ETIAS is being introduced to combat the recent rise in terrorist attacks and incidences of human trafficking across Europe by strengthening border controls and monitoring travellers to, from and within the greater European area. This will be done by checking the information supplied on intending visitors’ application forms against a number of European databases in order to assess whether the applicant poses a security, terrorist, criminal or health risk. In most cases, applications will be granted almost immediately and the applicant will have ETIAS approval to visit Europe. However, possession of a valid ETIAS does not automatically guarantee the holder admission to the destination country as all passengers are still subject to border checks and may be refused entry for a number of reasons.
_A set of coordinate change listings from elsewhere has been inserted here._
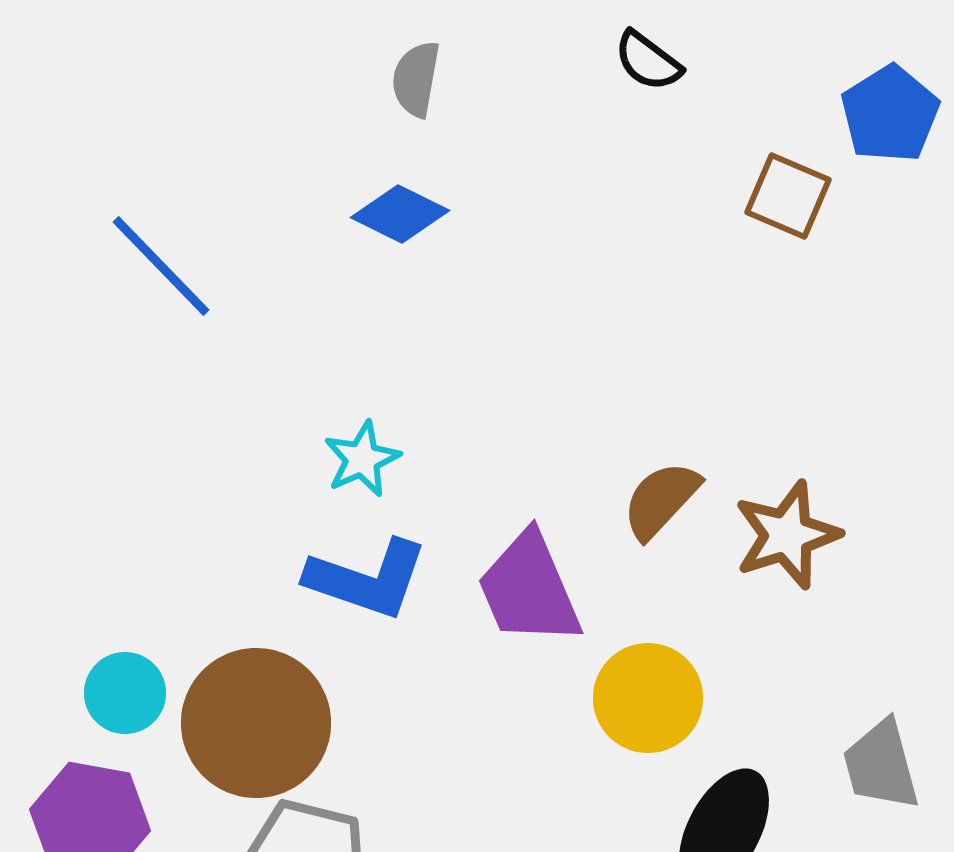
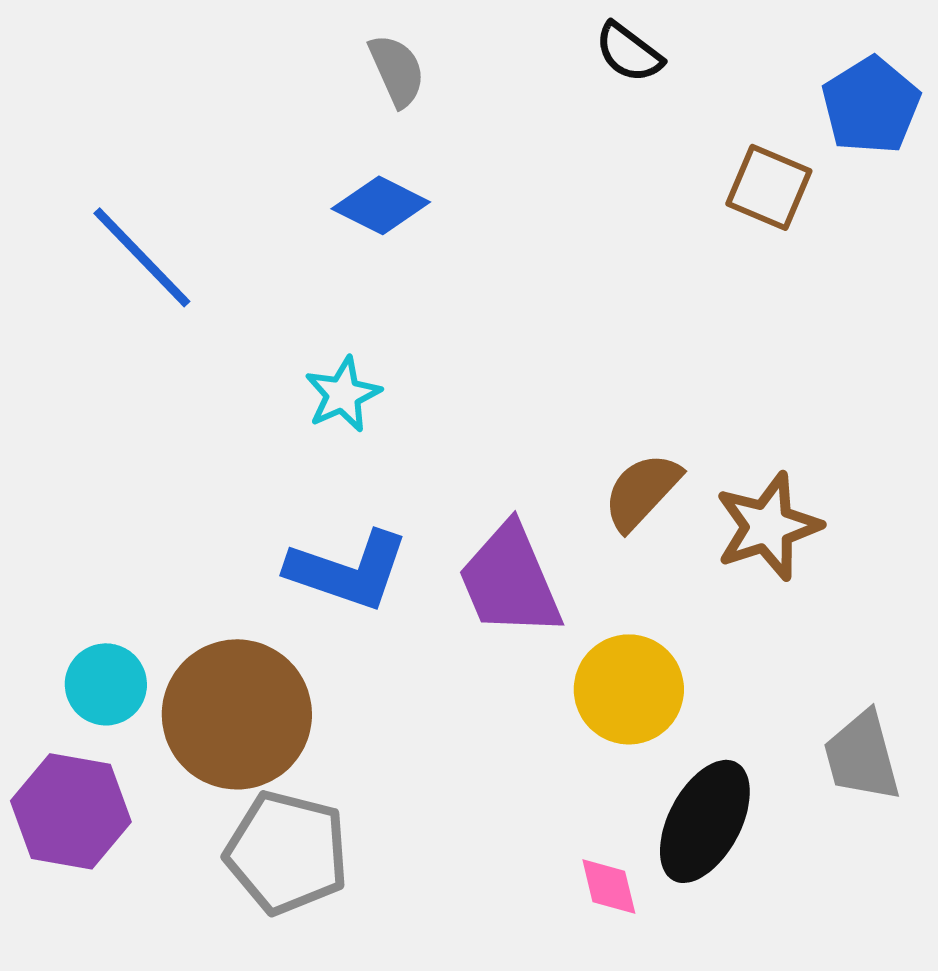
gray semicircle: (416, 79) -> (397, 70), turned 146
cyan star: (362, 459) -> (343, 394), moved

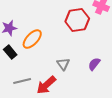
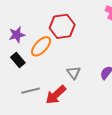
red hexagon: (77, 20) -> (62, 26), moved

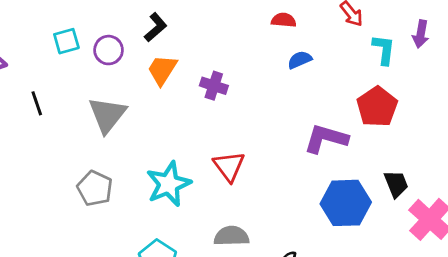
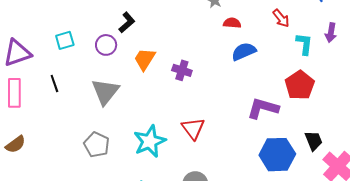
black L-shape: (156, 27) -> (127, 22), moved
cyan square: (66, 41) -> (65, 40), moved
blue semicircle: (300, 60) -> (244, 52), size x1.4

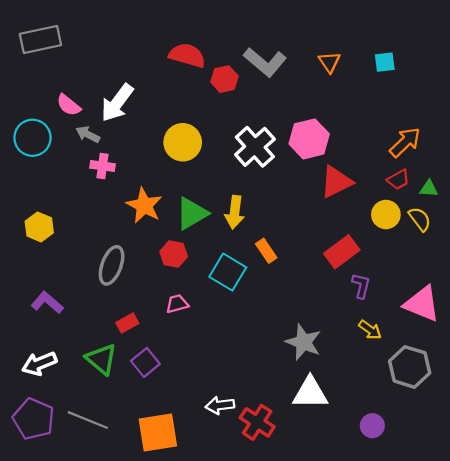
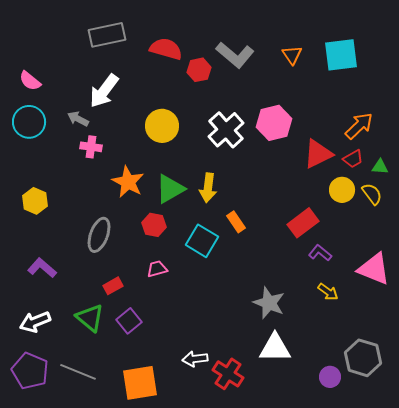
gray rectangle: (40, 40) -> (107, 35), moved
cyan square: (385, 62) -> (341, 55), size x1.8
pink semicircle: (69, 105) -> (30, 81), moved
red triangle: (336, 182) -> (318, 154), moved
purple L-shape: (361, 286) -> (320, 253), turned -65
gray hexagon: (410, 367) -> (363, 358), moved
Whether the European destination country is reached by land, sea or air, it is the duty of the official carrier to check the status of all passengers’ passports and accompanying ETIAS approval. Without these a passenger may be turned away and will have to go through the entire application process again and, more than likely, lose the cost of the whole trip including travel and accommodation. However, being checked and passed at the point of departure does not mean admittance to the destination country is a certainty. Although this will most likely be the case, all arriving passengers are still subject to checks at passport control and by the country’s border security personnel.
At passport control, passports are scanned once again and the data collected then checked simultaneously against:
- The ETIAS Central Unit’s database
- The EES (Entry and Exit System) database
The ETIAS database will check that the ETIAS is still valid and also run the holder’s name through various interconnected law enforcement agencies for possible alerts. The system also checks for passports that have been reported as lost, misplaced, duplicated or stolen. The new EES compiles data on the traveller’s past destinations in the Schengen area and gives a detailed breakdown on how long each previous stay has lasted and whether the holder may pose a risk of overstaying or illegally staying in the country.
Border authorities have limited access to the traveller’s personal information stored in the ETIAS Central Unit’s database. Although the border guards cannot access all the information contained on the ETIAS and EES databases they can access enough to determine:
- If the ETIAS is valid
- If the ETIAS is limited to certain member states only
- The remaining period of validity
- Whether there are any alerts or “red flags” linked to the ETIAS or passport
Problems in any area may result in the ETIAS holder being refused entry but, even if no issues arise, the border authorities also have the power to deny entry if they have grounds to believe the holder poses a real criminal, terrorist, security or health risk. Such a refusal would result in the person being returned to the country of origin or another “third country” that will accept him or her.
Because ETIAS and EES are new systems there is always the possibility of technical or communication issues arising particularly in the early days. Initially, not all border crossing and entry points will have instant online access to ETIAS and EES databases and this may result in delays as information is checked and confirmed by other means.
Should communication between the border authorities and the ETIAS Central Unit fail, and thereby the means to verify an ETIAS, the country of entry can invoke its own contingency plan. This would allow border control agencies to temporarily ignore the necessity of checking the ETIAS status and use their own discretion as to whether the holder will be allowed enter the country or not. It is hoped that this will be a rare occurrence but some teething problems can be expected as ETIAS gets up and running in 2021.